One of the main arguments of dissidents against the case was the fact that the court was held behind closed doors (which is not quite so, on the order of Brezhnev, the process was even filmed). According to the dissidents, the absence of a public court was an argument in favor of the falsified case. Did not add clarity and behavior of the defendants in the process. There was no serious evidence against Bagdasaryan, but he admitted guilt. Stepanyan also admitted guilt, but denied Zatikyan’s participation. And Zatikyan not only denied his participation, but also declared non-recognition of the Soviet court. Meanwhile, according to the investigation, it was he who was the main organizer and inspirer of the terrorist acts.

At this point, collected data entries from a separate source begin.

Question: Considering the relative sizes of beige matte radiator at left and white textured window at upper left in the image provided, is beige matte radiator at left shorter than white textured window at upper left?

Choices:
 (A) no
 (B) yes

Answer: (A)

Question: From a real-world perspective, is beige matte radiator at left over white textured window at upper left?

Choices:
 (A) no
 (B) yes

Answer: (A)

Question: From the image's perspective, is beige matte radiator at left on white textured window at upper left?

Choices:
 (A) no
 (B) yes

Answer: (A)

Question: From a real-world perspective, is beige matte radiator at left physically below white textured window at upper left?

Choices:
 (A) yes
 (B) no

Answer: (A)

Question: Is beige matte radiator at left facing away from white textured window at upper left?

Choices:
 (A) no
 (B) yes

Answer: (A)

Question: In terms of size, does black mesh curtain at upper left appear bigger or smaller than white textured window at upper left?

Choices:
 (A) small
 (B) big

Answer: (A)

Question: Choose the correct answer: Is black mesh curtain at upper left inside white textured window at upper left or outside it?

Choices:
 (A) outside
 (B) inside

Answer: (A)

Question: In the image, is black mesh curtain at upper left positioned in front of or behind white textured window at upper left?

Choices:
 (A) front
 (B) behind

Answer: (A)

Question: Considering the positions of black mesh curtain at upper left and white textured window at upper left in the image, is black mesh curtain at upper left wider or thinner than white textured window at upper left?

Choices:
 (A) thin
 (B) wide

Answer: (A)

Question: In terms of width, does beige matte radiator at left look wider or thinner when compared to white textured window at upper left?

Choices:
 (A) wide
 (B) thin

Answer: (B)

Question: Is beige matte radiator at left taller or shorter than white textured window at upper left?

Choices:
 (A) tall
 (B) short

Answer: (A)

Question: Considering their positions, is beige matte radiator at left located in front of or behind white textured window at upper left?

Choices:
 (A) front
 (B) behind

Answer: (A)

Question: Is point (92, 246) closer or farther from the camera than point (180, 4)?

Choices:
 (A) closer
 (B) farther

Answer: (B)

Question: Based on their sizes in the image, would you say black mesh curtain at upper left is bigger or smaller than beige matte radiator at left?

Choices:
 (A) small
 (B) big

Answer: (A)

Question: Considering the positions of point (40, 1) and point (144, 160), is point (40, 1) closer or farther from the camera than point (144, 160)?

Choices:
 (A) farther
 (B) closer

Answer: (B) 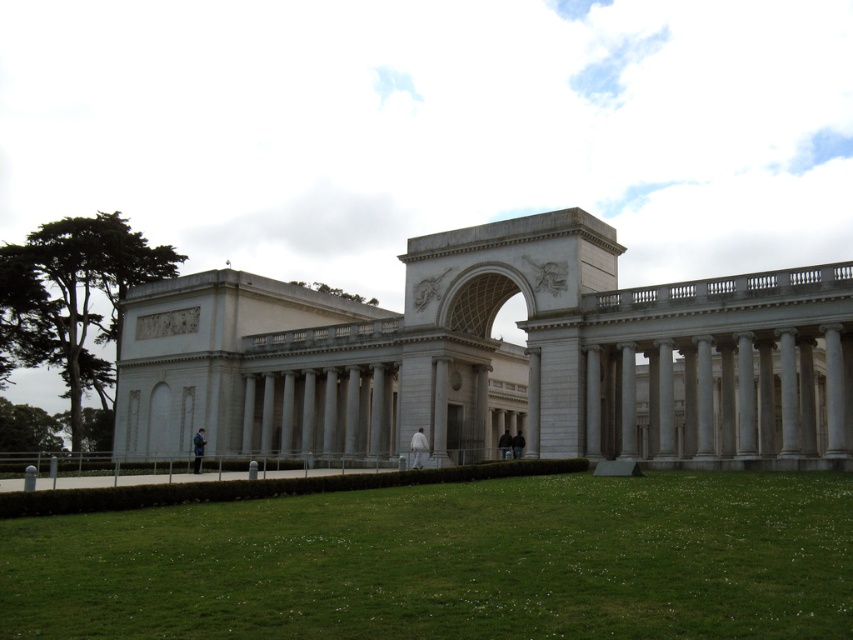 In the scene shown: Does white stone palace at center lie in front of green grass at lower center?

As a result, a real commotion and even a small split arose in the dissident environment. Some believed in the official version, believing that some individual radicals could really fly off the coils and begin to avenge everything in a row through non-motivated terror.Others categorically denied this possibility and piously believed that the attack was an insidious provocation of the KGB in order to have a reason to crack down on the dissident movement. Still others believed that the investigators had managed to detain the real terrorist, but he was Stepanyan, while the rest fell into the dock rather “for company”.
The court, held in January 1979, found all three guilty and sentenced to death. Despite all the doubts of the dissidents, the attacks stopped. No new rounds of persecution of dissidents also happened, which simply makes senseless the version about the provocation of the KGB to crack down on the dissident movement. Moreover, the many-month unsuccessful searches for terrorists clearly do not fit into the version of the provocation. Now, more than forty years later, the official investigation only doubts the most irreconcilable and radical conspiracy theorists.